-------- Extracted data

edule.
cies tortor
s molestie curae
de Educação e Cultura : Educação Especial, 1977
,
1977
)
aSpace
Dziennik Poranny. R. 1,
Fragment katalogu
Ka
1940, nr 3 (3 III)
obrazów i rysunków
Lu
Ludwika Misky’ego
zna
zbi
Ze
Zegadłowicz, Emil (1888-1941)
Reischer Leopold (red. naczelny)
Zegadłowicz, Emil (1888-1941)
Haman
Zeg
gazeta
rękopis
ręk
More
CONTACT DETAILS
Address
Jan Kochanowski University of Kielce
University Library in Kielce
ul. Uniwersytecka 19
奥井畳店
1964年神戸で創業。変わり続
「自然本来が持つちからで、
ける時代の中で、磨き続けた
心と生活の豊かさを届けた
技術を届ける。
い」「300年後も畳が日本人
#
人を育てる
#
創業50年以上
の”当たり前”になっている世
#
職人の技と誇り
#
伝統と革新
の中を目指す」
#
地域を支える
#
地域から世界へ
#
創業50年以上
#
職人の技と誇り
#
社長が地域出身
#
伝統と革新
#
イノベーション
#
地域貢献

----------------
-------- Extracted data

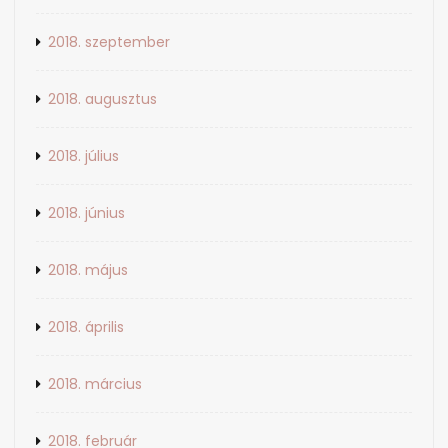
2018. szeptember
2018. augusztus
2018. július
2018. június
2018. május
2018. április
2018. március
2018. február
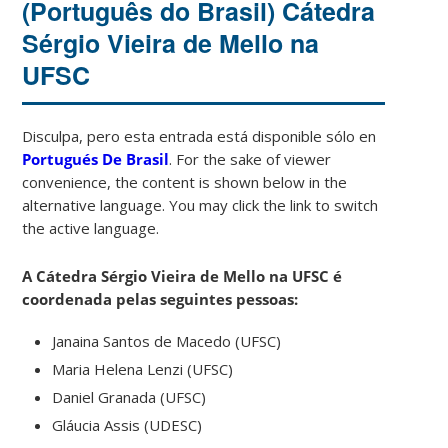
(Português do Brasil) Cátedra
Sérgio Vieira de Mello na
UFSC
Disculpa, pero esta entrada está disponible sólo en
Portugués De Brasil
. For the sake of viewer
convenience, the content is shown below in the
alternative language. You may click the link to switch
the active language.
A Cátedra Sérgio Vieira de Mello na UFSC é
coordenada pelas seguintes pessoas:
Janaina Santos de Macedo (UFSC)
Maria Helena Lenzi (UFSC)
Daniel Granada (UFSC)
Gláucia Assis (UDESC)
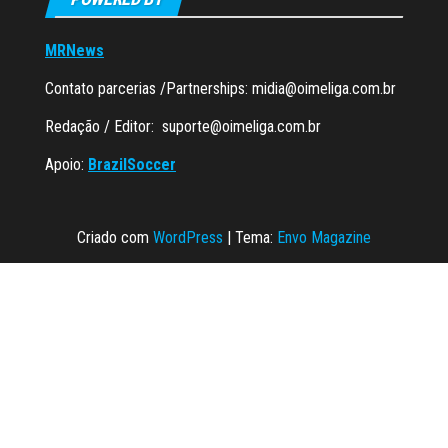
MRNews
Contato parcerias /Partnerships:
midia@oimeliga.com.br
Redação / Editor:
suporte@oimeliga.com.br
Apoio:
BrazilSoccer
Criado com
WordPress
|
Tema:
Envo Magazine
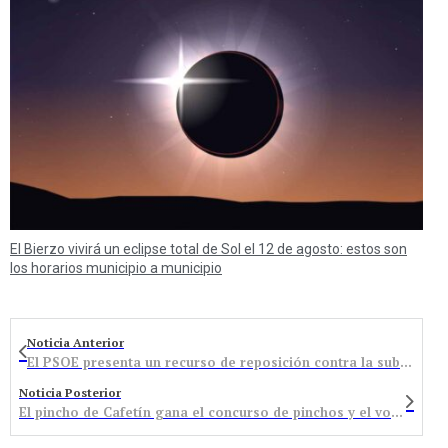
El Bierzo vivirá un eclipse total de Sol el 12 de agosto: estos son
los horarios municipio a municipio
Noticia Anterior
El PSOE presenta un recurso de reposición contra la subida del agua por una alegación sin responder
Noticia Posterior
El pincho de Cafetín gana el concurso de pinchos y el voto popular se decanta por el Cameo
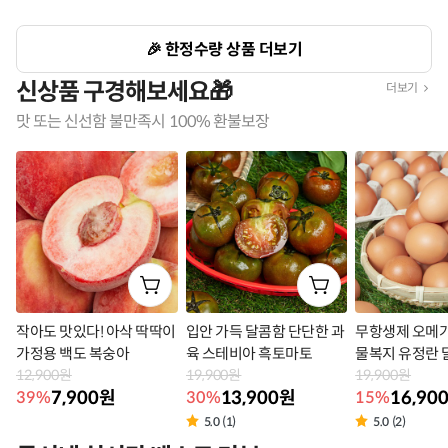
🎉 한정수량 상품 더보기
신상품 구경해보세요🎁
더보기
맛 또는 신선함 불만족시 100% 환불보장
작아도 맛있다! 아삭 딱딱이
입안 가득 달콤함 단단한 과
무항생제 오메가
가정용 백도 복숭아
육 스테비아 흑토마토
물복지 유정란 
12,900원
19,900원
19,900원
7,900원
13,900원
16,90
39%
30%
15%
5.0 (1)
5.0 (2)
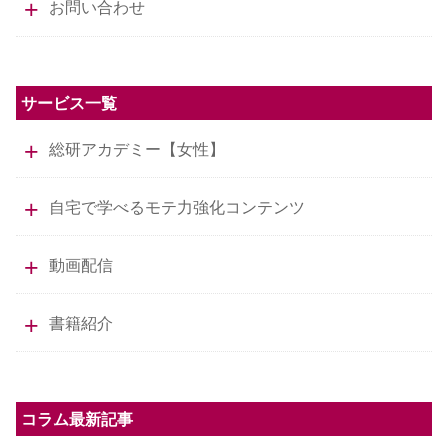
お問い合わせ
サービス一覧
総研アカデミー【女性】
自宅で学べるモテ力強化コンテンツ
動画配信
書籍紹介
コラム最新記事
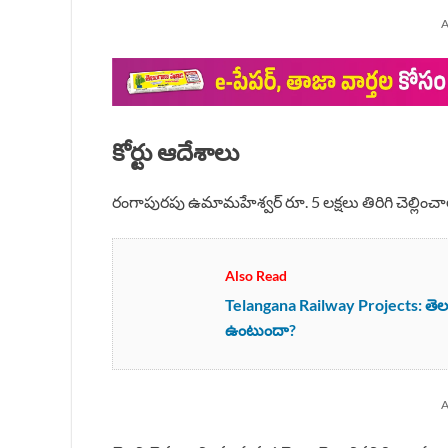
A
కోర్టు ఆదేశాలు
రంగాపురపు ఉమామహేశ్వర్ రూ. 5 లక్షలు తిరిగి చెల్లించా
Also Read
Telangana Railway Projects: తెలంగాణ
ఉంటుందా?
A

----------------

*Exercise goal*: Copy down each line in the entries that has the word "Vieira".

*Written response*:
Sérgio Vieira de Mello na
A Cátedra Sérgio Vieira de Mello na UFSC é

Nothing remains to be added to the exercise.